Il nodo della questione è la mancanza di un’adeguata e aggiornata normativa di riferimento a livello nazionale per il settore del benessere delle unghie: attualmente tutto ruota attorno alla legge 1 del 1990 “Disciplina dell’attività di estetista” (GU n. 4 del 5‐1‐1990) che però non tiene conto dello sviluppo delle ricerche e dell’innovazione tecnologica su cui oggi invece possiamo fare affidamento. Proprio l’assenza di una disciplina nazionale, secondo Laura Di Marzio, lascia spazio a regolamentazioni regionali differenti per lo stesso settore, creando confusione a quante desiderano approcciarsi a questa professione.
Ci sono nuove figure da inserire nel settore benessere: basta guardare all’evoluzione dei servizi offerti dalle aziende per capirlo o ai cambiamenti nel mondo della moda: chi meglio del mondo del lavoro può esserne a conoscenza? Molte professioniste onicotecniche vogliono aprire partita iva, non vogliono rimanere nell’anonimato, ma aprire un proprio locale. Il che significa anche pagare le tasse, come tutti, con i benefici per l’intero sistema.
«Forse non ci si è pienamente resi conto del mercato nero che è attivo, soprattutto in rete: un mercato né professionale, né professionalizzante – afferma senza mezzi termini la presidente Opa Marche – in quanto, in mancanza appunto di una regolamentazione ministeriale, chi desiderava formarsi in questo settore ha potuto farlo tramite le aziende di settore che, però, hanno potuto rilasciare solamente attestati non validi ai fini fiscali per il riconoscimento della professione. Solo gli enti accreditati possono formare figure tecniche, specifiche in tale ambito, dando un riconoscimento valido e riconosciuto».
Laura Di Marzio è anche titolare dell’Accademia Venusia, una realtà del fermano – accreditata dalla Regione Marche – che da anni si occupa di formazione: propone corsi altamente specialistici ed innovativi, tenendo conto delle esigenze di mercato: «Ho allievi in classe che hanno speso più di dodicimila euro per tale formazione, avendo in cambio solo attestati con i quali non possono aprire un negozio, perché non hanno valenza ai fini fiscali. Mi chiedo che cosa stiano facendo le istituzioni per ovviare a questo problema. In questo momento registriamo un’assenza a livello nazionale e regionale molto pesante, che agevola l’abusivismo. Di fatto, in questo specifico settore c’è bisogno di figure professionali, di professionisti a 360 gradi che abbiano la conoscenza di materie importanti al giorno d’oggi, quali ad esempio, la sicurezza e prevenzione nei posti di lavoro, la chimica della cosmetica, l’anatomia, l’etica professionale, legislazione aziendale, dermatologia, igiene, sterilizzazione degli strumenti e locali, fino all’inglese professionale per potersi inserire anche in contesti lavorativi dove è forte la presenza di turisti stranieri.
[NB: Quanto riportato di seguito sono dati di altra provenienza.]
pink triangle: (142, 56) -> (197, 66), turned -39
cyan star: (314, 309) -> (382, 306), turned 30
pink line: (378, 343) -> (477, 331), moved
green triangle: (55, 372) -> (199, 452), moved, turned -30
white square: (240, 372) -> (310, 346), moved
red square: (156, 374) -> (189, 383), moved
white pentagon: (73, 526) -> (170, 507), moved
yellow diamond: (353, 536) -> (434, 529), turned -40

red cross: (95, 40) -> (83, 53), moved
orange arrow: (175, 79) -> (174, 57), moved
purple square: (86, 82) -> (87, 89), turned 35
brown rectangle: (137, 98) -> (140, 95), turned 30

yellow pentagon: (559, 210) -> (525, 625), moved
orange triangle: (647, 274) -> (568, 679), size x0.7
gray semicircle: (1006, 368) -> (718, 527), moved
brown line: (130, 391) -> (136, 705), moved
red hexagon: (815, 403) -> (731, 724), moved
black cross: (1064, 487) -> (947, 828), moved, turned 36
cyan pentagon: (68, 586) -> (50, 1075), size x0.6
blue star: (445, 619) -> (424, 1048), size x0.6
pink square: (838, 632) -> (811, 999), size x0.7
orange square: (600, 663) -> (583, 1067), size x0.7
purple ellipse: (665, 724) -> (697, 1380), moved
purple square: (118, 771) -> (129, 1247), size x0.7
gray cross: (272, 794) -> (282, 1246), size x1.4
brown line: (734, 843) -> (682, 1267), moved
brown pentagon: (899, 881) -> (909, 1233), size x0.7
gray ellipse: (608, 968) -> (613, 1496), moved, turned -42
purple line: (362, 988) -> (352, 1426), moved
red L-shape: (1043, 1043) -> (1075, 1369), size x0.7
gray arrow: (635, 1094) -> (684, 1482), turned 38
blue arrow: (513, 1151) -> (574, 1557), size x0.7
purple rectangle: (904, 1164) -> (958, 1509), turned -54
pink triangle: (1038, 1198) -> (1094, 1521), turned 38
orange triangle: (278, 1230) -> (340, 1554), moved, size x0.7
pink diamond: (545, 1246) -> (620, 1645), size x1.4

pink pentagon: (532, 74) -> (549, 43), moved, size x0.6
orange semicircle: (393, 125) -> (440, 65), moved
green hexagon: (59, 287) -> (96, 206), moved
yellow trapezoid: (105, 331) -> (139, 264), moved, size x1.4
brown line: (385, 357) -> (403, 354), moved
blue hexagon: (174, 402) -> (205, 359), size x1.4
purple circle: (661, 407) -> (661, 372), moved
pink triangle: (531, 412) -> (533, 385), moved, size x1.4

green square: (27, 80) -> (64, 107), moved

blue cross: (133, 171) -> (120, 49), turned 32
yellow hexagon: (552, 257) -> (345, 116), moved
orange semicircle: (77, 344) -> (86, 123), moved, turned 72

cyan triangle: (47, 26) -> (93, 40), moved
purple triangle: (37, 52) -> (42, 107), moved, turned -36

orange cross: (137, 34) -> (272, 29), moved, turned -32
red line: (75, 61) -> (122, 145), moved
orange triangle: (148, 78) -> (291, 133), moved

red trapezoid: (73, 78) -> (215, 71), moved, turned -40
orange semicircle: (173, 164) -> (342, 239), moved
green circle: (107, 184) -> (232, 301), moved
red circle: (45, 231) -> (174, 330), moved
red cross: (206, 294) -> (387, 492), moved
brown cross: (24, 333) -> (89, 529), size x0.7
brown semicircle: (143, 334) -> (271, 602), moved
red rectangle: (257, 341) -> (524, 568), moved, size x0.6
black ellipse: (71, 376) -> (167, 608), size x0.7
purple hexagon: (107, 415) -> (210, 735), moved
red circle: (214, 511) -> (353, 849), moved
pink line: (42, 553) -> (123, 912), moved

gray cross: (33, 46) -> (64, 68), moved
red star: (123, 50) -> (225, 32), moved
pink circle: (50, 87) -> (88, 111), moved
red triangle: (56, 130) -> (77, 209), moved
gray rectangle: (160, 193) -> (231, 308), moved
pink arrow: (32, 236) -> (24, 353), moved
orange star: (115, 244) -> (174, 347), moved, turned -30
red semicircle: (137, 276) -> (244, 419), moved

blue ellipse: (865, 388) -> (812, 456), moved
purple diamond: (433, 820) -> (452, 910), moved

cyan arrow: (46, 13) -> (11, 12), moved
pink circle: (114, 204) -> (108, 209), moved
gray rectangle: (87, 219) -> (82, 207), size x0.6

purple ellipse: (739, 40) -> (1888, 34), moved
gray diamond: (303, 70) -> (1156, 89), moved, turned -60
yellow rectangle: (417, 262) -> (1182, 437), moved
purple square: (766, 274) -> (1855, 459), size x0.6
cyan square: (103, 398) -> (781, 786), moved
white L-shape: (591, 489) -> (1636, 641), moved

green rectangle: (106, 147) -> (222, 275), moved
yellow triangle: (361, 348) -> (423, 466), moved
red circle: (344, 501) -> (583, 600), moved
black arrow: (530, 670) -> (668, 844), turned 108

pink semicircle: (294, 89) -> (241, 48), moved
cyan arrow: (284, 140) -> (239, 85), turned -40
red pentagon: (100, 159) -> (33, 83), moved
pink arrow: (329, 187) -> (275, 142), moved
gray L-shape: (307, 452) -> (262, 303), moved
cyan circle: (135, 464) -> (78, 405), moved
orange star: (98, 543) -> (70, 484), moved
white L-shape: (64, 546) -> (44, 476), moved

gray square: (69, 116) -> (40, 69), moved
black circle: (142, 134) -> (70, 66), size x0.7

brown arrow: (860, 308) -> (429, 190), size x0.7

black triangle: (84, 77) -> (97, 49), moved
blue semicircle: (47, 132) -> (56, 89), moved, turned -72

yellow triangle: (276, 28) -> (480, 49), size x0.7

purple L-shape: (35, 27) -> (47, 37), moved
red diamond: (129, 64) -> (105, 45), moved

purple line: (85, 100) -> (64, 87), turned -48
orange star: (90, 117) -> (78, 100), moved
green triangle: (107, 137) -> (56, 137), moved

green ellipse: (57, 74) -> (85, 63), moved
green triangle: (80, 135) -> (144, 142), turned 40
Ecco perché è importante un percorso formativo che venga estrapolato specificamente dalla legge 1/90, altrimenti è come un cane che si morde la coda: mancano i riferimenti, non c’è un percorso formativo ben individuato e di conseguenza non si possono creare figure professionali, di cui però c’è bisogno». Non domani: oggi.
Le associazioni Opa, sia nazionale che territoriale Marche, in collaborazione con Conflavoro, credono nella disponibilità delle istituzioni che si faranno carico di questa situazione. Da qui l’appello: «Incontriamoci per risolverla insieme, per ovviare all’abusivismo». In questo settore si stima siano occupate a livello nazionale oltre 180.000 figure operative, non qualificate, che si basano su attestati, videolezioni e servizi web. «Se non riusciremo a muoverci tutti insieme, Ministero, Regioni, associazioni di categoria ed enti di formazione, lasceremo in pratica che chi non è qualificato prosegua poi nella propria attività abusiva, come se fosse legalizzata. Non lo possiamo permettere» conclude Laura Di Marzio.